GUBEN Die Sanierung des Turms der einstigen Gubener Stadt- und Hauptkirche im heutigen Gubin soll auf alle Fälle noch in diesem Jahr beginnen. Das hat Günter Quiel vom Förderverein für den Wiederaufbau der Kirche bekräftigt. Quiel machte aber zugleich auf aktuelle Probleme aufmerksam.

 
Zum Guben-Gubiner Frühlingsfest im kommenden Jahr soll der Turm der einstigen Gubener Stadt- und Hauptkirche wieder begehbar sein.
Foto: Barbara Remus

Bereits im März hatte der deutsch-polnische Begleitausschuss die Fördermittel für die Turmsanierung bestätigt. Damals hatte der Förderverein mit einem Baubeginn im Sommer geliebäugelt. Inzwischen ist klar, dass sich der Start verzögert. Laut Quiel liegt das an zahlreichen bürokratischen Hürden. Er habe bisher nur die Bürokratie in Deutschland gekannt, aber auf polnischer Seite sei die Situation mindestens genauso kompliziert. "Da brauchst du hier noch einen Stempel und da eine Unterschrift." Gegenwärtig sei man dabei, Detailfragen zu klären. "Dabei setzen wir auf die Unterstützung des Technischen Sekretariats in Zielona Gora."

Zu den noch ungelösten Fragen gehöre beispielsweise die der Betriebskosten, aber auch die der Gehälter der Mitarbeiter der Bauhütte. Zudem müssten die Antragsteller vor der Freigabe der Fördergelder in Vorkasse gehen. Dies sei aber gesichert, sagte Quiel.Trotz der Verzögerung halten der Verein und die Gubiner Stiftung an dem Ziel fest, dass der Turm schon zum Frühlingsfest im kommenden Jahr besteigbar ist. "Das Projekt steht ja. Es kann sofort losgehen, wenn das Geld da ist. Man kann das in acht Monaten hinkriegen", sagte Quiel. Er sei optimistisch, dass die Gelder in den kommenden vier Wochen fließen.

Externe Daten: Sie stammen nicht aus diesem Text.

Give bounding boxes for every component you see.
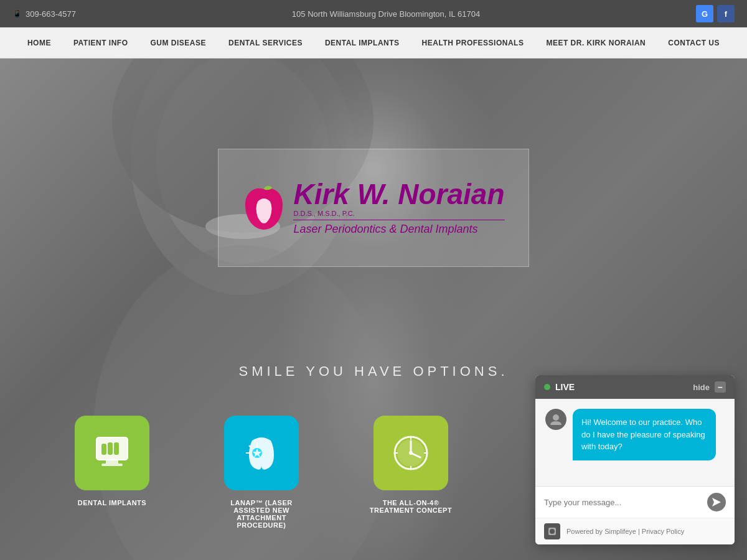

Das Projekt selbst sieht inzwischen statt einer hölzernen eine Wendeltreppe aus Metall vor. Sechs Zwischenräume sollen entstehen, in denen die Themen Stadtgeschichte und Gubener Wein dargestellt werden. Zum Thema Wein werde es Bleiglasfenster mit entsprechenden Motiven geben. Auch die gemeinsame Stadtentwicklung soll in einem Zwischenraum präsentiert werden. Dazu erhofften sich die Verantwortlichen Anregungen von drei Stadtforen, die in den kommenden Monaten stattfinden sollen.

Ein nicht unwichtiger Aspekt sei, dass sich Förderverein und Stiftung durch die Eintrittsgelder Einnahmen für weitere Vorhaben erhoffen.

Was die Bauhütte betreffe, sollen dort ein Projekt- und ein Kulturmanager angestellt werden. Für den Projektmanager, der für das eigentliche Bauvorhaben zuständig sein werde, gebe es drei Bewerber. Beim Kulturmanager habe die Auswahljury sogar schon eine Entscheidung gefällt. Hauptaufgabe der Frau werde es sein, die Kirche noch bekannter zu machen, auch über die Grenzen der Region hinaus.

Für das dritte Vorhaben, das mit Hilfe von Fördergeldern finanziert werden soll, den Architekturwettbewerb, der die Gestaltung des Kirchenschiffes zum Inhalt haben wird, schwebt Quiel eine Zusammenarbeit mit Universitäten der Umgebung vor. "Ein wichtiger Aspekt wird sein, dass es sich um eine energetisch gute Lösung handelt", so Quiel.